Прощался с женой так, как прощался в последнее время, когда отправлялся туда. Обласканный обаятельным генералом, он понимал, конечно: в любой момент судьба может обернуться совершенно иной стороной.

В машине Художник думал: а что мог сделать он не так, чем не угодить? Вряд ли станут поднимать спозаранок, чтобы похвалить. Хорошо, если какие-то мелочи, поправки…

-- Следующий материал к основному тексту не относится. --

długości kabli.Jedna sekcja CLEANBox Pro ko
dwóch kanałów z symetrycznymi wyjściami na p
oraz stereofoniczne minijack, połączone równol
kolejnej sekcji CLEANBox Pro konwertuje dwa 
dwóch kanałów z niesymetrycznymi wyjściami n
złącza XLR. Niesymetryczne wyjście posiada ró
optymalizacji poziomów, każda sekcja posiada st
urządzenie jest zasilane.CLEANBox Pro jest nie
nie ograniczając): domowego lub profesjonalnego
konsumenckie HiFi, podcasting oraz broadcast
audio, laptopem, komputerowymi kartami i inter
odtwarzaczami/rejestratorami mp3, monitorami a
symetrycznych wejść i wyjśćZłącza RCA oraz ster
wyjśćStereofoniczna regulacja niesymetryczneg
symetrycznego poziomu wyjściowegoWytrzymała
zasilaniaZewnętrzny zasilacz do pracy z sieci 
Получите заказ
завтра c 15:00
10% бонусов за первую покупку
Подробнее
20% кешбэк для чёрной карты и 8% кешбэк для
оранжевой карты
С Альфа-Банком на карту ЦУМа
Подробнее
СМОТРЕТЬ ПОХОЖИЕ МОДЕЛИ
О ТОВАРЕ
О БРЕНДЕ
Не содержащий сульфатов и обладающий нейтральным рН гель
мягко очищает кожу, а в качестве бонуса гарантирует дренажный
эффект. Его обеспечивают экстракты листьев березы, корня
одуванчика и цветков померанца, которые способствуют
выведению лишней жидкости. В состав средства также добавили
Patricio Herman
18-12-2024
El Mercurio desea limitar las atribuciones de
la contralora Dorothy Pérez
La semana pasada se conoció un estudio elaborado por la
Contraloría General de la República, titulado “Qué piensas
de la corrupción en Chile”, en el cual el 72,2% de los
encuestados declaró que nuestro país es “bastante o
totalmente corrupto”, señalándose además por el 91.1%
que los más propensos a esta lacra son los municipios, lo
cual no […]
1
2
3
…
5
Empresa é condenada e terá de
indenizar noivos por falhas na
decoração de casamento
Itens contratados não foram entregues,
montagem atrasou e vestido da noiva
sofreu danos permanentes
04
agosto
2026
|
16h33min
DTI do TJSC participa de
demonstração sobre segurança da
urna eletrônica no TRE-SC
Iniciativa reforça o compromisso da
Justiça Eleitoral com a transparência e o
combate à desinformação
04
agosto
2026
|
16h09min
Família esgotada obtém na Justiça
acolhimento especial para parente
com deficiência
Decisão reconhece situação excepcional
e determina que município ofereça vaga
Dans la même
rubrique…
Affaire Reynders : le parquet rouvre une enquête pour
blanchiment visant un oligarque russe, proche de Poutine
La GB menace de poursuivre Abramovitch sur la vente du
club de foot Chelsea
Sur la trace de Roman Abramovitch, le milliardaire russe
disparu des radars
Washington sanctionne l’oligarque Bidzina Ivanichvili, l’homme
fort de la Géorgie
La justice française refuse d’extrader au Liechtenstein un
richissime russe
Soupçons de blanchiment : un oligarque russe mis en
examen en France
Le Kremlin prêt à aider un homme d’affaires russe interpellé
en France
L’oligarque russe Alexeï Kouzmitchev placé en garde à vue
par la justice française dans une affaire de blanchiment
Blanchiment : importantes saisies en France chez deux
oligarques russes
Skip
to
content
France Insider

Ничего худого, кажется, не предвиделось: свежий, будто выспался отменно, Рюмин вел себя как обычно: традиционно-вежливый вопрос о самочувствии, о здоровье жены. Присели к столику у окна. Рюмин сам поставил напротив основной эскиз, вгляделся — Художник знал, что эскизы уже одобрены Сталиным, — генерал на отличной бумаге красным карандашом, вглядываясь в эскиз, уверенно, почти профессионально обозначил контур храма Василия Блаженного, обозначил Лобное место, задумался, повернул было карандаш синим концом, хотел, кажется, прибавить еще что-то на своем наброске, но, видимо, передумал, сказал весело:

— Знаете, время терпит пока… У нас небольшая просьба — внести кое-какие изменения. А что, кстати, если я предложу денек-другой провести у нас на даче, условия там приличные, подышите воздухом, а заодно и поработаете…

Разумеется, приглашение было приказом, Художник похолодел, поднялся, благодарно поклонился.

— Вот и отлично, — сказал Рюмин, — тогда не будем откладывать. Звоните супруге, скажите, чтоб не беспокоилась, доставим домой в целости-сохранности.

Надо полагать, он шутил, Художнику сделалось совсем не по себе, слишком двусмысленно: доставим… Он позвонил, небрежно-радостно известил жену, та понимала, откуда звонит, не спросила ни о чем, только — понял он — тихо заплакала.

Рюмин вызвал кого-то, эскиз сноровисто и умело обложили картонками, обернули, перевязали. Попрощался генерал, как всегда, приветливо, сказал, что вечерком позвонит, узнает, как устроился, а если покажется что-то не так, пускай Художник сразу даст знать его, Рюмина, порученцу — вот телефон.

Немного встревожило то, что стекла «Победы» плотно зашторены, от водителя отделяла глухая перегородка, не угадать, по какому пути едут. Перестали мелькать за шторами уличные фонари, стали реже гудки встречных машин, исчезли звонки трамваев — ясно, что выехали за город. «Победа» рвала как на пожар, шоссе летело почти без поворотов; притормозили, снова прибавили ход, теперь не столь шибкий, наконец, стали, дверцу открыли снаружи.